Aktuelles Gesellschaftsleben

Sonderausgabe Berlin-Exkursion: Instagram goes Amazon?

Das Bestell- und Bezahltool Checkout on Instagram soll die Plattform auf das nächste Level des Social Commerce katapultieren. Nervige Kommerzialisierung sozialer Plattformen? Oder ein von Nutzer und Nutzerinnen gewünschte erleichtertes Shoppingerlebnis? Und was bedeutet das für Amazon, nachdem der Onlinehändler gerade seine dem Social Network vergleichbare Funktion Amazon Spark dichtgemacht hat? Beim Facebook-Besuch in Berlin war das neue Feature auch Gesprächsthema.

Instagram ist schon lange keine kreative Bilder-Plattform mit diversen Momentaufnahmen mehr, sondern wandelt sich mit Shoppable Posts, personalisierten Ads im Feed und in Stories sowie Influencer-Marketing immer mehr zur Shopping-Plattform. Auch Pinterest ist vorheriges Jahr mit seinen ,Shop the Look‘-Pins einen Schritt in Richtung E-Commerce gegangen. Jetzt soll auf Instagram mit einer integrierten Bestell- und Bezahlfunktion ‚Checkout on Instagram‘ das In-App-Shopping perfektioniert werden.

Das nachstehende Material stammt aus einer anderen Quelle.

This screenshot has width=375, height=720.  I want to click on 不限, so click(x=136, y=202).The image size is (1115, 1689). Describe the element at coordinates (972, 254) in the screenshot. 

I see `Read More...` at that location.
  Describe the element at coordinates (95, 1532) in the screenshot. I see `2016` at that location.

Von der Konsuminspiration zum Geschäft

Bei einer Milliarde weltweit aktiver Nutzer und Nutzerinnen folgen rund 80 Prozent – laut eigenen Angaben von Instagram – einem Unternehmen mit Businessprofil auf der Plattform. Das Interesse am Instagram-Shopping ist also vorhanden. Seit gut einem Jahr können Nutzer und Nutzerinnen in Deutschland über die in den Bildern integrierte Shop-Funktion, erkennbar durch das Einkaufstaschensymbol, direkt getaggte Produkte ansehen und auf die Seite der Verkäufer weitergeleitet werden.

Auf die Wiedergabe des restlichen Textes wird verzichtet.